--- WORK TASK ---
Print exactly the lines from the one containing "Detect every instance" through the last line of the entries below; the pictures stay out of the copy.

——————————

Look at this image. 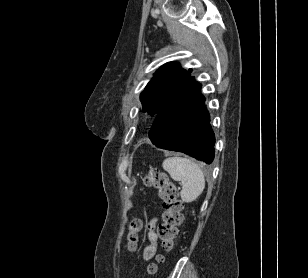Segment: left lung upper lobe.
Returning <instances> with one entry per match:
<instances>
[{"mask_svg": "<svg viewBox=\"0 0 308 278\" xmlns=\"http://www.w3.org/2000/svg\"><path fill=\"white\" fill-rule=\"evenodd\" d=\"M191 72L181 69L177 62L161 66L140 95L143 112L156 116L188 81Z\"/></svg>", "mask_w": 308, "mask_h": 278, "instance_id": "left-lung-upper-lobe-1", "label": "left lung upper lobe"}]
</instances>
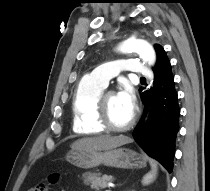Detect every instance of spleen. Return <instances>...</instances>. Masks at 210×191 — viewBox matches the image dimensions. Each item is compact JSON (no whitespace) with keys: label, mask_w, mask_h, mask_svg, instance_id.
<instances>
[{"label":"spleen","mask_w":210,"mask_h":191,"mask_svg":"<svg viewBox=\"0 0 210 191\" xmlns=\"http://www.w3.org/2000/svg\"><path fill=\"white\" fill-rule=\"evenodd\" d=\"M151 171L147 173L142 180L143 185H148L153 182L157 175V164L154 161H150Z\"/></svg>","instance_id":"3e777b00"}]
</instances>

——————————

--- EXERCISE OUTPUT ---
Detect every instance of spleen. Return <instances>...</instances>. Masks at 210×191 — viewBox matches the image dimensions. Each item is compact JSON (no whitespace) with keys: label, mask_w, mask_h, mask_svg, instance_id.
<instances>
[{"label":"spleen","mask_w":210,"mask_h":191,"mask_svg":"<svg viewBox=\"0 0 210 191\" xmlns=\"http://www.w3.org/2000/svg\"><path fill=\"white\" fill-rule=\"evenodd\" d=\"M151 171L147 173L142 180L143 185H148L153 182L157 175V164L154 161H150Z\"/></svg>","instance_id":"3e777b00"}]
</instances>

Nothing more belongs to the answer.